Migrating from a VPS with MySQL to AWS RDS, using AWS DMS

Like most software companies, we started one day by writing small (web)apps, using a shared hosting or VPS to host the code and a database to store the data and have the data searchable. Over time and as better practice, this database was often migrated over time to an own VPS or dedicated server.

For one of our projects, this was the case, and this server was getting old (Debian 7, MySQL 5.5) with only some security-patches and even the long term support (LTS) is expired… oops… Upgrading this type of VPSs is always a risk, and often a guess… Of course, you can practice on a clone (aka staging) before you touch the production, and you should, but even then, it’s a risky operation.

To get out of this situation, we decided to move this database server to AWS Relational-Database-Service, RDS in short. A SAAS/IAAS that will take care of the hosting of the database, management, applying patches, adding redundant/fallback features and scalability for a reasonable price.

Amazon is also offering AWS DMS, the Database-Migration-Service, to migrate your data from your own server. Sounds great, no? We locked a day to get our production database migrated, and hopefully without much downtime which is advertised by the AWS DMS page.

We started by making a short plan-of-action:

Setup AWS, RDS & VPC. Add webservers to VPC.
Setup DMS, sync data
Test if changes on production DB are synced to RDS
Change webservers to use new DB server, one-by-one
Shutdown old server, evaluate, check logs

Right, let’s get started:

We first created a new AWS account, and added it under our organisation.
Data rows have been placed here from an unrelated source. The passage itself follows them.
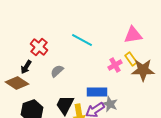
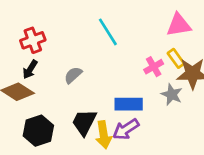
cyan line: (82, 40) -> (108, 32), turned 30
red cross: (39, 47) -> (33, 40), moved, turned 30
gray star: (110, 104) -> (172, 94), moved

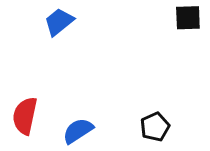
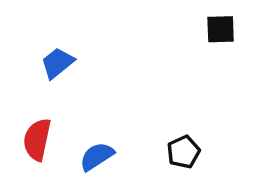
blue trapezoid: (59, 22) -> (57, 63), moved

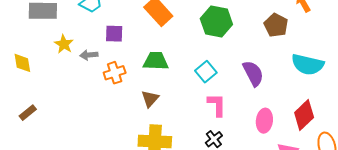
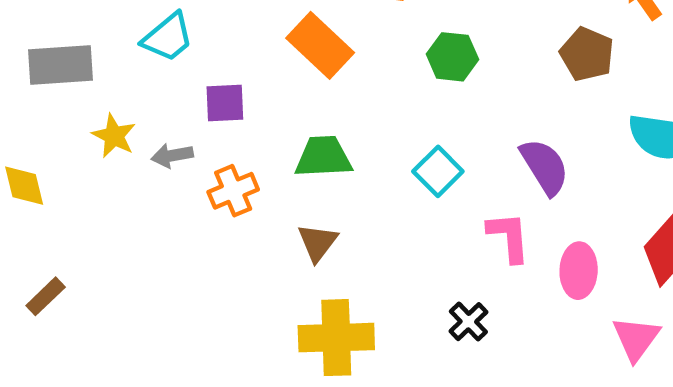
green hexagon: (216, 21) -> (452, 57), size x0.7
pink L-shape: (217, 105) -> (509, 237), moved

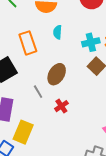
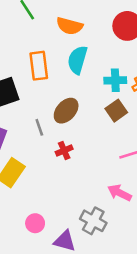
cyan semicircle: (58, 32) -> (77, 60), size x1.6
We created a new RDS (Still MySQL, and to be safe MySQL 5.5, same as the current DB server). Used the default Virtual-Private-Cloud (VPC) to control who can access the server.

Next was setting up the DMS, which required a user account on the source database. Ok, let’s create a user. As it’s a production database, we wanted to limit access to this user by limiting on IP level, however, as this is not known at the moment, we had to allow access from everywhere. Not a big deal, it’s only temporially and we can improve the access later on, once the DMS has been created. When setting up the DMS, there are a lot of options like adding extra validation, enabling logging. All pretty explained on the page and documents. We enabled them as it all made sense and extra validation would never hurt on a production database, right?
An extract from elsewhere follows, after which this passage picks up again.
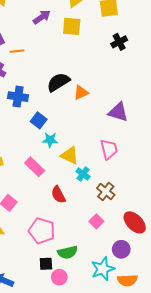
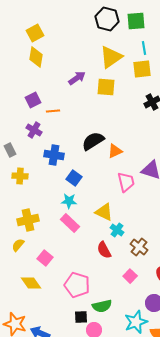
cyan star: (50, 140) -> (69, 201), moved
pink trapezoid: (109, 149) -> (126, 182), moved
red semicircle: (58, 195) -> (104, 250), moved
Things started to go not that smoothly as expected from this point on ☹️

The DMS page is pretty clear about how to go, and the help pages are pretty helpfull. There is a document page that clearly indicates what we need to do, when migrating from MySQL to RDS. Great 😀 Let’s jump to the “Using a Self-Managed MySQL-Compatible Database as a Source for AWS DMS” as that’s our situation. AWS clearly states which flags we need to enable in our MySQL config. Let make those changes and restart the MySQL process.. (right, this is resulting in a small downtime, but that’s all acceptable during a migration).

As a first warning here: Be careful by adding the parameters to your config file if you are on MySQL 5.5 as log_slave_updates, binlog_row_image, binlog_checksum are only available in MySQL 5.6 and later. Adding them will result in a MySQL instance that’s unable to start. Based on the error logs (default in /var/log/syslog on Debian), it’s easy to figure this out. Right, can happen. Let’s hope the result will go smooth. Enabling the binlog for the synchronisation is making sense, as the migration should keep syncing the changes.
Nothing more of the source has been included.